El Lago de los gansos


Estábamos mis hermanos, yo y unos amigos jugando con una pelota frente al lago de los gansos en el Centro Vacacional Huampani, tendría aproximadamente 6 años, era las vacaciones de verano del Colegio, el sol brilla con gran esplendor. Cuando de pronto alguien de mis amigos dio una fuerte patada a la pelota y esta fue a caer a la laguna, todos se quedaron sorprendidos y nadie se quería meter para sacar la pelota. Yo me atreví a entrar a la laguna, el agua estaba fría, verde y el suelo estaba baboso, no tenía mucha profundidad. Así fue que con mucho cuidado ingrese a sacar la pelota, no me importo mojarme las zapatillas, entonces poco a poco fui caminando hasta que alcancé a agarrar el tan valioso objeto, me di la vuelta de regreso y en eso uno de los gansos hizo un fuerte y extraño sonido. Yo me asuste y lance el balón, uno de mis amigos lo cogió, me resbale y caí, empecé a patalear y a llorar.

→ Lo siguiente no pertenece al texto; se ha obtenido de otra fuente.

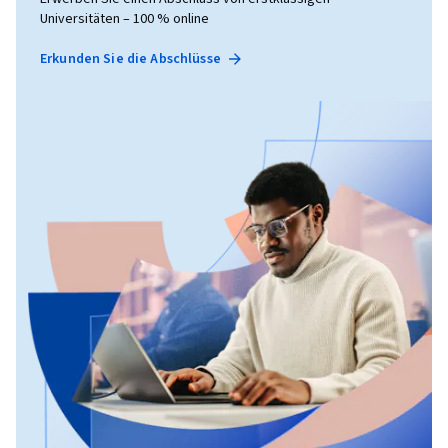
Universitäten – 100 % online
Erkunden Sie die Abschlüsse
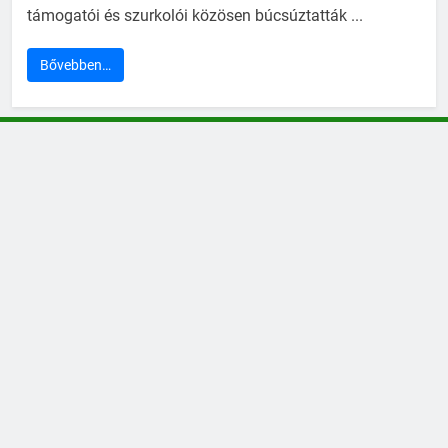
támogatói és szurkolói közösen búcsúztatták ...
Bővebben…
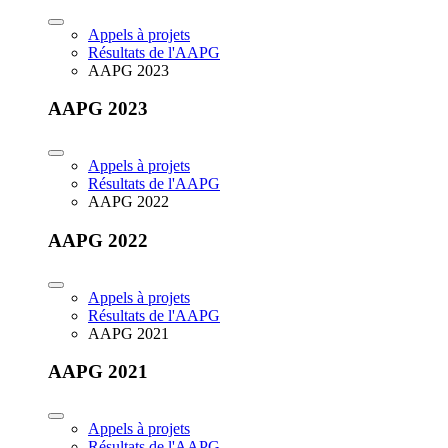
Appels à projets
Résultats de l'AAPG
AAPG 2023
AAPG 2023
Appels à projets
Résultats de l'AAPG
AAPG 2022
AAPG 2022
Appels à projets
Résultats de l'AAPG
AAPG 2021
AAPG 2021
Appels à projets
Résultats de l'AAPG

Ninguno de mis hermanos y amigos se metió a sacarme, uno de mis hermanos fue a llamar a mi mamá. Cuando llegó se acercó a la orilla de la laguna, se puso de rodillas estiro sus brazos, me sostuvo de mis pequeñas manitos y me sacó. Y me llevo al Bungaló, me baño y cambio de ropas.

Mamá me dijo:

  Martincito no vuelvas hacer eso, te has podido ahogar.

   Disculpa mamita, es que quería sacar la pelota para seguir jugando.

   ¡Así se caiga Perico los palotes, no lo vuelvas hacer!

Desde ese día no volvimos a jugar cerca de ese lugar.